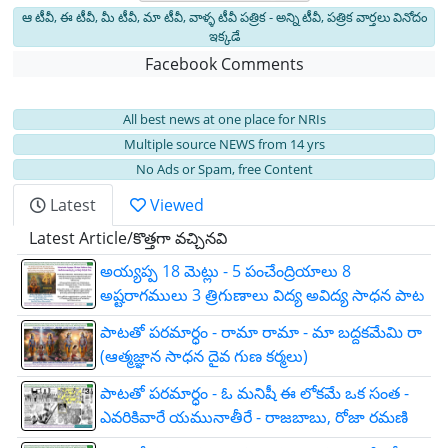
ఆ టీవీ, ఈ టీవీ, మీ టీవీ, మా టీవీ, వాళ్ళ టీవీ పత్రిక - అన్ని టీవీ, పత్రిక వార్తలు వినోదం
ఇక్కడే
Facebook Comments
All best news at one place for NRIs
Multiple source NEWS from 14 yrs
No Ads or Spam, free Content
Latest
Viewed
Latest Article/కొత్తగా వచ్చినవి
అయ్యప్ప 18 మెట్లు - 5 పంచేంద్రియాలు 8
అష్టరాగములు 3 త్రిగుణాలు విద్య అవిద్య సాధన పాట
పాటతో పరమార్ధం - రామా రామా - మా బద్దకమేమి రా
(ఆత్మజ్ఞాన సాధన దైవ గుణ కర్మలు)
పాటతో పరమార్ధం - ఓ మనిషీ ఈ లోకమే ఒక సంత -
ఎవరికివారే యమునాతీరే - రాజబాబు, రోజా రమణి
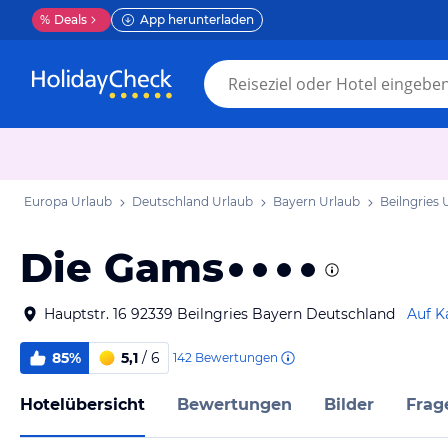
%
Deals
App herunterladen
Europa Urlaub
Deutschland Urlaub
Bayern Urlaub
Beilngries 
Die Gams
Hauptstr. 16 92339 Beilngries Bayern Deutschland
Auf K
85%
5,1
/ 6
142
Bewertungen
Hotelübersicht
Bewertungen
Bilder
Frag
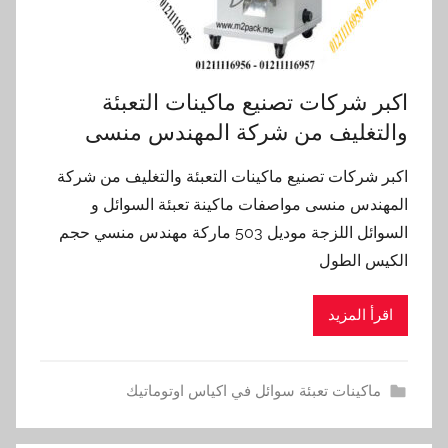
اكبر شركات تصنيع ماكينات التعبئة
والتغليف من شركة المهندس منسى
اكبر شركات تصنيع ماكينات التعبئة والتغليف من شركة
المهندس منسى مواصفات ماكينة تعبئة السوائل و
السوائل اللزجة موديل 503 ماركة مهندس منسي حجم
الكيس الطول
اقرأ المزيد
ماكينات تعبئة سوائل في اكياس اوتوماتيك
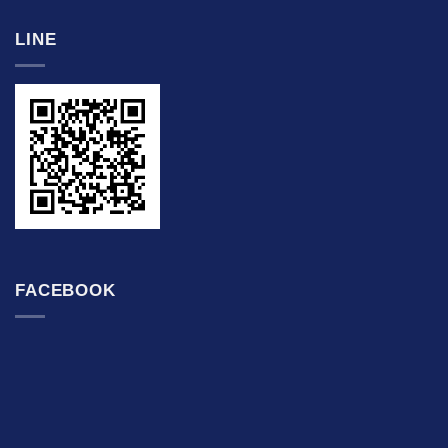
LINE
FACEBOOK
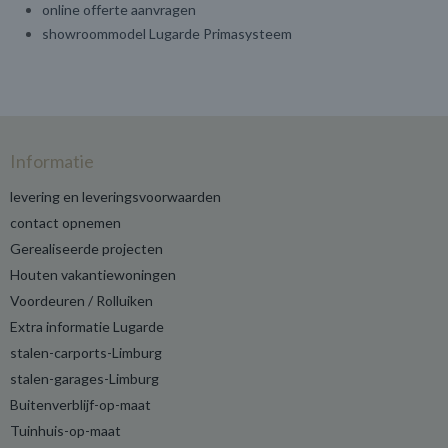
online offerte aanvragen
showroommodel Lugarde Primasysteem
Informatie
levering en leveringsvoorwaarden
contact opnemen
Gerealiseerde projecten
Houten vakantiewoningen
Voordeuren / Rolluiken
Extra informatie Lugarde
stalen-carports-Limburg
stalen-garages-Limburg
Buitenverblijf-op-maat
Tuinhuis-op-maat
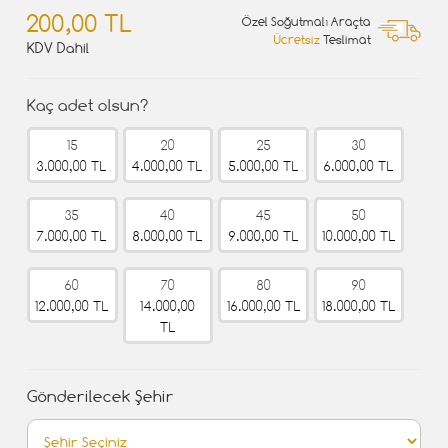
200,00 TL
Özel Soğutmalı Araçta
Ücretsiz
Teslimat
KDV Dahil
Kaç adet olsun?
15
20
25
30
3.000,00 TL
4.000,00 TL
5.000,00 TL
6.000,00 TL
35
40
45
50
7.000,00 TL
8.000,00 TL
9.000,00 TL
10.000,00 TL
60
70
80
90
12.000,00 TL
14.000,00
16.000,00 TL
18.000,00 TL
TL
Gönderilecek Şehir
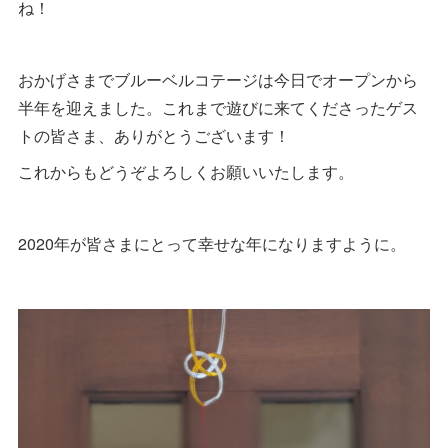
ね！
おかげさまでブルーベルコテージは今日でオープンから
半年を迎えました。これまで遊びに来てくださったゲス
トの皆さま、ありがとうございます！
これからもどうぞよろしくお願いいたします。
2020年が皆さまにとって幸せな年になりますように。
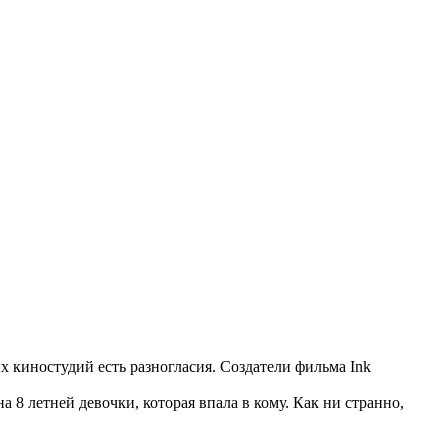
х киностудий есть разногласия. Создатели фильма Ink
.
 8 летней девочки, которая впала в кому. Как ни странно,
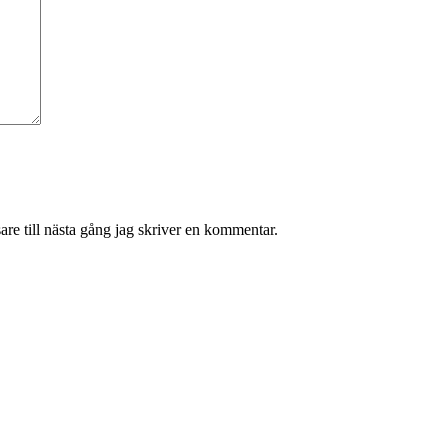
re till nästa gång jag skriver en kommentar.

WHAT YOU NEED TO DO -> Line count for the word "stalen": please state how many lines of the records above contain it, and nothing else.

RESULT FOR THIS EXERCISE -> 2